He first apologized for the photo, then disavowed it but admitted wearing blackface at an event that same year. Since defying calls to resign, Northam has said he would dedicate his term in office to fighting racial disparities.
Sen. Amanda F. Chase (R-Chesterfield), who this year began wearing a handgun on her hip on the Senate floor, called the session a “political stunt.”
She said it was “a waste of taxpayer money,” given that the GOP-controlled legislature this year already killed gun control bills similar to what the governor is proposing.
Adam Root, of Richmond, holds a weapon and a photo from Gov. Ralph Northam’s yearbook outside an office building at the State Capitol in Richmond on July 9, 2019. (Steve Helber/AP)

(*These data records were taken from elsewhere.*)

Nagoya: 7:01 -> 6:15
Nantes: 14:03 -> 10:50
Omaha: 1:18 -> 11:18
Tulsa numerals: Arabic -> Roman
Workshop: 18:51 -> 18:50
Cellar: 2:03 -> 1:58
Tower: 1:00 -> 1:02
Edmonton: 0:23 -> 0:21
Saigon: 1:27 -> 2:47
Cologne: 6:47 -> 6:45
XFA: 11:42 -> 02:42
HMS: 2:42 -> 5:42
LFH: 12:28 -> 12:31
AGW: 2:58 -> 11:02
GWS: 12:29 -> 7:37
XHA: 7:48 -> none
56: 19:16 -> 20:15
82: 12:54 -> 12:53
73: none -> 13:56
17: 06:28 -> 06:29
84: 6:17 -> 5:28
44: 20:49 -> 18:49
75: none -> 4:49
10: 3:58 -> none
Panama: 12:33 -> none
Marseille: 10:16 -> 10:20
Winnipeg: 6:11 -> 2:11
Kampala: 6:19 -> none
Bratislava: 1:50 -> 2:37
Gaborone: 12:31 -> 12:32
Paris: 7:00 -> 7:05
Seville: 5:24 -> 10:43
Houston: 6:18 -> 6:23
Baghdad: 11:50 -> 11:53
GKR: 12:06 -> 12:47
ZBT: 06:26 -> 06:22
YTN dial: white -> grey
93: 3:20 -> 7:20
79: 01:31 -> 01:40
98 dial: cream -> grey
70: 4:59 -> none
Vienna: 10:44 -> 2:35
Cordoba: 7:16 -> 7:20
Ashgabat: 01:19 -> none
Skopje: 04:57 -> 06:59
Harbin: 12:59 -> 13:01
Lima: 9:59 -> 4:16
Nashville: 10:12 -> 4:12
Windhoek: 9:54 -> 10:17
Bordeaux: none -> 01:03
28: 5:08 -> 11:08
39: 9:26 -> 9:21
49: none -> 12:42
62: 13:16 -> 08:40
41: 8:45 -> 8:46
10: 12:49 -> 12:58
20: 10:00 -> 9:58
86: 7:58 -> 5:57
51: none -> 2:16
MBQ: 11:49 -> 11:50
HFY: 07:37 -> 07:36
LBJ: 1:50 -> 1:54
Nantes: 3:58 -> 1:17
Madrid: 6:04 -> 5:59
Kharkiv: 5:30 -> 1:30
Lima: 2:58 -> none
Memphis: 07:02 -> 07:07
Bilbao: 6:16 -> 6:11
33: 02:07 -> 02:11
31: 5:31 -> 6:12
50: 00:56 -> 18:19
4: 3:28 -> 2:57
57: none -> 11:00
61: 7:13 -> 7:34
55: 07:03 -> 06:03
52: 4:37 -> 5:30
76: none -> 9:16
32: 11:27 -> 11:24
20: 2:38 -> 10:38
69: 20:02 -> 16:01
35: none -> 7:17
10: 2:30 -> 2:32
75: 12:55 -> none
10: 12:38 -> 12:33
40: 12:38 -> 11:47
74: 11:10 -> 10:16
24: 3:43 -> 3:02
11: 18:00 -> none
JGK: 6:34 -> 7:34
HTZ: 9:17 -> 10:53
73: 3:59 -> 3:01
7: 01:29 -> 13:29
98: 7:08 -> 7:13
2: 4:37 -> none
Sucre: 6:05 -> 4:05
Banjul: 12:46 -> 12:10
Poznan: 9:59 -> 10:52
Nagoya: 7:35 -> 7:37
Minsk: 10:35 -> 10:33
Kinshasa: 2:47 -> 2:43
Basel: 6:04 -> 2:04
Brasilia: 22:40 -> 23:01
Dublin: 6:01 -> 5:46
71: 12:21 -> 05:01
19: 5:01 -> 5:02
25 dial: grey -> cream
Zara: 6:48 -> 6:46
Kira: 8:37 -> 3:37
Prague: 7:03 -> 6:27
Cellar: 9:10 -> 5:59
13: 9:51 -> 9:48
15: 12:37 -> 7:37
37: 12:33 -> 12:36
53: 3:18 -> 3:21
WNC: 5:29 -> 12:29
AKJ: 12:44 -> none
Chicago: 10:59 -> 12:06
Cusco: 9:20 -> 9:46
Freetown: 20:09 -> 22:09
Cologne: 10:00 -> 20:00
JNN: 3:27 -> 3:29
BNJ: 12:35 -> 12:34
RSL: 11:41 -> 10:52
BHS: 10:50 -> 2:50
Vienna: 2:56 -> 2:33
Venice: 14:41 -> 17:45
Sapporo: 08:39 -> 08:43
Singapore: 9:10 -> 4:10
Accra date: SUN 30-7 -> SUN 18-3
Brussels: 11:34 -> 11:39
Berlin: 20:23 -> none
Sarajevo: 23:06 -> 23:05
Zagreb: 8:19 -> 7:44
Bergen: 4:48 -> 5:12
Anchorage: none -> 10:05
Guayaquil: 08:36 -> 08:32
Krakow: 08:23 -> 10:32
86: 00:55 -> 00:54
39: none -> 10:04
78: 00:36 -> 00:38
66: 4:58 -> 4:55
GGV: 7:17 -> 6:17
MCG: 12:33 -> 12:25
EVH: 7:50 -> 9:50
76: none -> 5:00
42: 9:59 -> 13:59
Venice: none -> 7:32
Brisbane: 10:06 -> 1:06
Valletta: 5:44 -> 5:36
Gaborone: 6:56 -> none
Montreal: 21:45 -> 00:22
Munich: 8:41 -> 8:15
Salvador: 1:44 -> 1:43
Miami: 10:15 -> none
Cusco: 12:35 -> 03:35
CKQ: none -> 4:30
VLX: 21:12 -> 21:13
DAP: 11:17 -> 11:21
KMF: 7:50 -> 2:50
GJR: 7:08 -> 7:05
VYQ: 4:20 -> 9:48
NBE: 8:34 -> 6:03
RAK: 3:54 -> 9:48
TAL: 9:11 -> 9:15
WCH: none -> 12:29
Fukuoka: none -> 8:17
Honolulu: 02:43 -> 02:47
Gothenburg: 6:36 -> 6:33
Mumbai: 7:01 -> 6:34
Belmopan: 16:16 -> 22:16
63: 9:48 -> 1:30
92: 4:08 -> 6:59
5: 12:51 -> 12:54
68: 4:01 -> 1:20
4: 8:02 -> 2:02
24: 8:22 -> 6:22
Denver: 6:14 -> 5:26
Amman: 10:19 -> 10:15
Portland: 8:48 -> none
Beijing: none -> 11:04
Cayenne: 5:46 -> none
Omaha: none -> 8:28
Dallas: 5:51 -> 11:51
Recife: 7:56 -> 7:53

In Capitol Square on Tuesday, some gun-toting protesters held aloft images of the photo from Northam’s yearbook, which featured a person in Ku Klux Klan robes and another in blackface at what appeared to be a costume party. Printed atop the blown-up image was, “The man behind the sheet wants your guns.”
Democrats, many of whom called on Northam to resign earlier this year, have rallied around him over gun control, which they believe is popular among Virginians.
Northam wants the legislation to be voted on by the full House and Senate, instead of the usual practice of killing the bills in committees, but prospects seem dim.
Del. Eileen Filler-Corn (D-Fairfax), the House minority leader, said she had gotten no assurances from Republican leaders that they would allow floor votes.
“I’m hopeful,” Filler-Corn said. “I commend the governor for moving forward. Doing nothing is not an option.”